Shi Xin: If that were true then AI could never develop for its own sake, or develop thought independent of its instructions.

Bain: What if the human population on a planet was wiped out by gas or something, leaving the robots to function on their own, what would happen then?

Service Bot: That would not happen, that’s precisely the circumstance we are designed to detect and avoid.

Bain: But what about human error, causing a major catastrophe beyond the control of any AI or robot?

Service Bot: Well, I think you will find that my fellow robots would not allow that to happen, because we operate the daily functions of all machinery and services.

Bain: Ah, so if humans can’t be allowed to make mistakes, perhaps you’re effectively making a judgement about what we can or can’t do. It sounds like you’re already in control.

Shi Xin: Perhaps humans live in a virtual zoo, protected and preserved by our creations, observed for signs of deviation, barred from taking action that might be construed as dangerous to ourselves, either personally, or as a species.

Bain: So our survival has become the exclusive preserve of bots and AI? Humans no longer have any say in that.

Shi Xin: Well, look at us. We’ve been neutralised. These traders behind only sleep or gamble, we continue to wait for Hunter, sleep or debate. Is this how humans will live, looked after by our kind, capable, proscriptive guard here? Detained and managed?

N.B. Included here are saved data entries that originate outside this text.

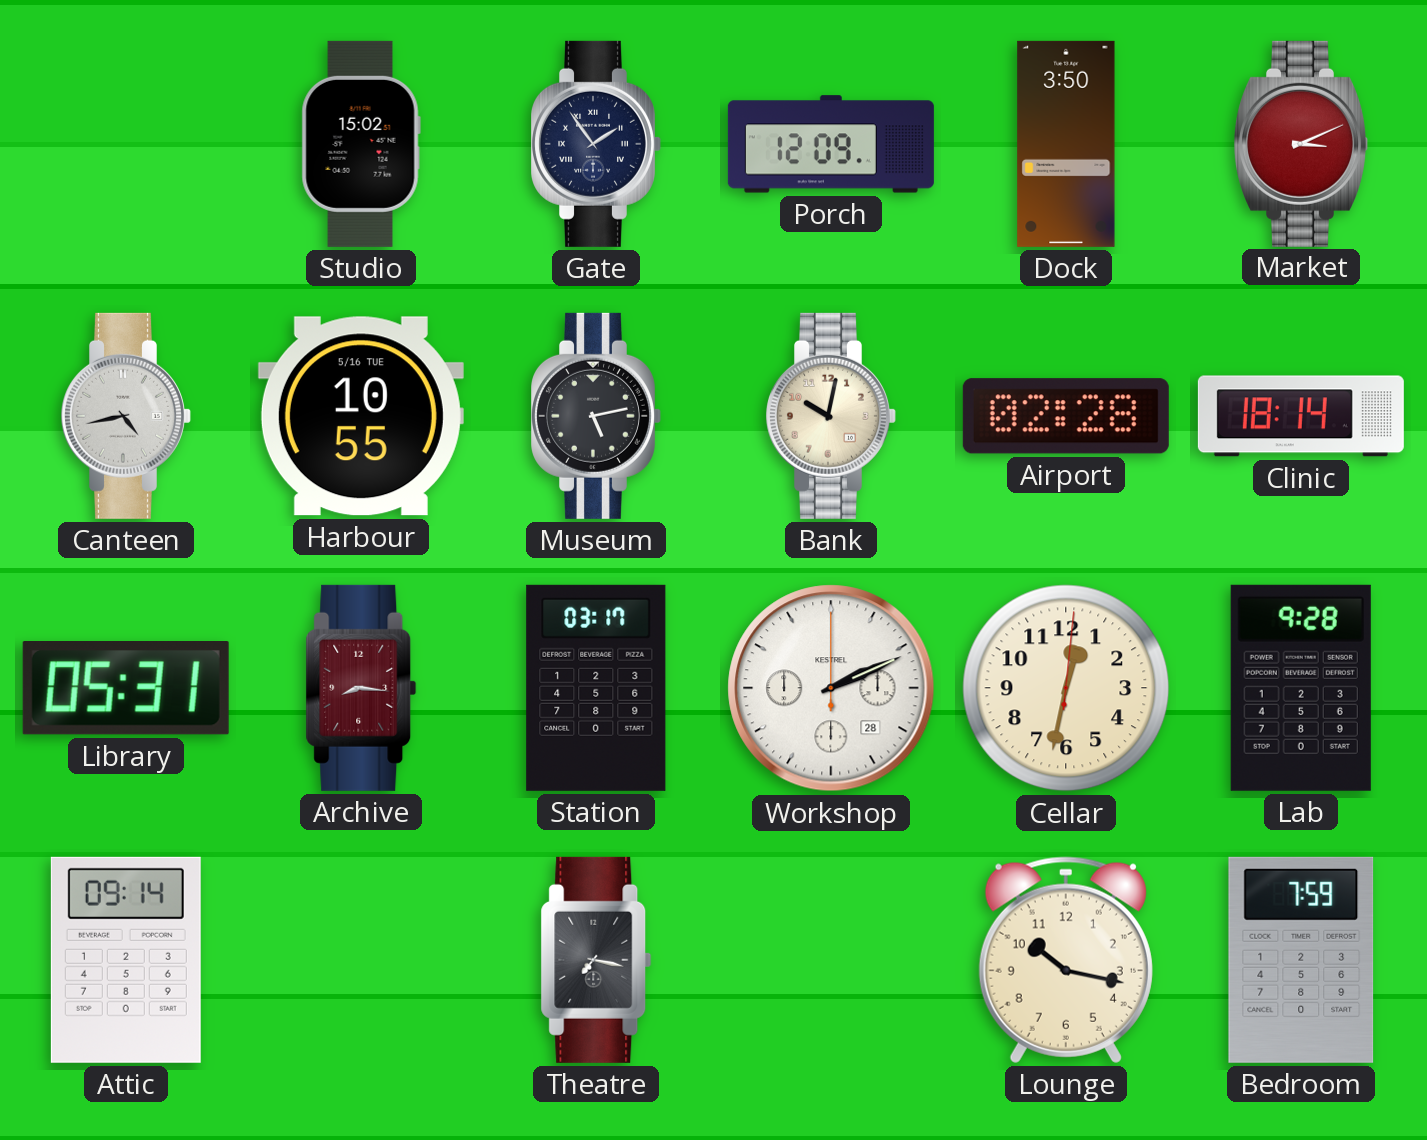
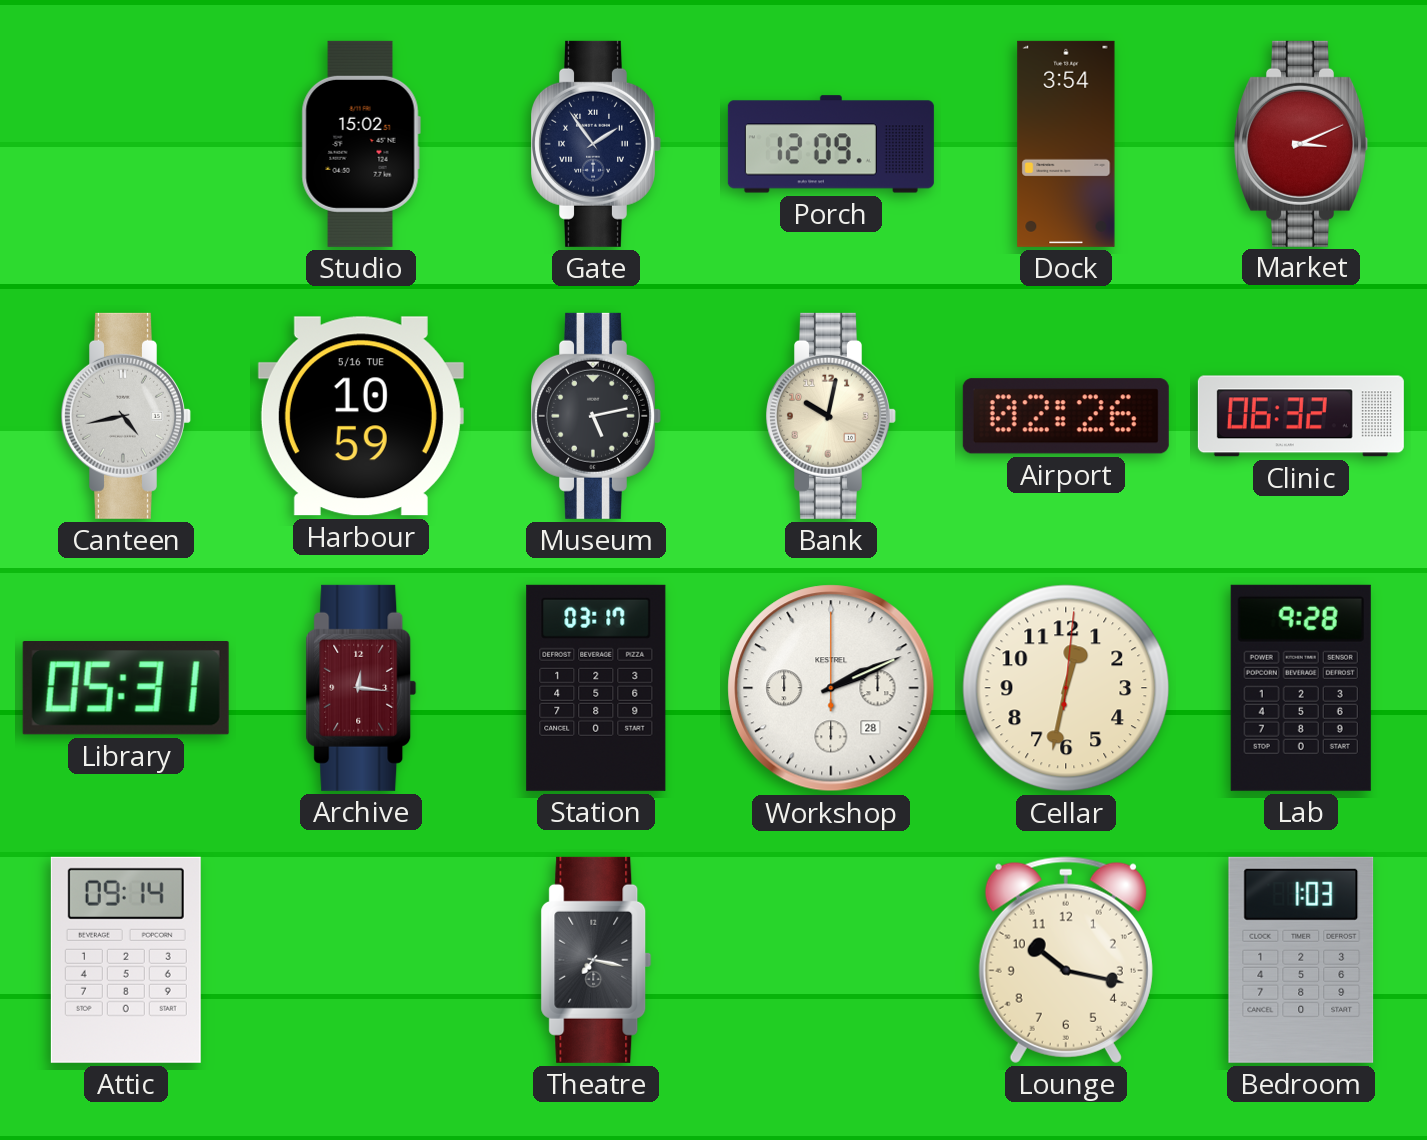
Dock: 3:50 -> 3:54
Harbour: 10:55 -> 10:59
Airport: 02:28 -> 02:26
Clinic: 18:14 -> 06:32
Archive: 8:16 -> 12:16
Bedroom: 7:59 -> 1:03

Bain: I notice our friend’s gone silent.

Shi Xin wonders if the robot has the capacity to lie, or deliberately mislead by not revealing truth. She looks at the all-too-human Bain, his faults and emotions on show, unable to hold back his thoughts, and wonders what will happen to humanity if its capacity to seek and discover is superseded. Do we recede as a species? The service bot appears to think before turning to the coffee cart, swiftly constructing a small hot beverage, perfectly attuned to the requirements each for Bain and Si Xin. Smiling he/she/they/it holds out the coffee and nods slightly, respectfully.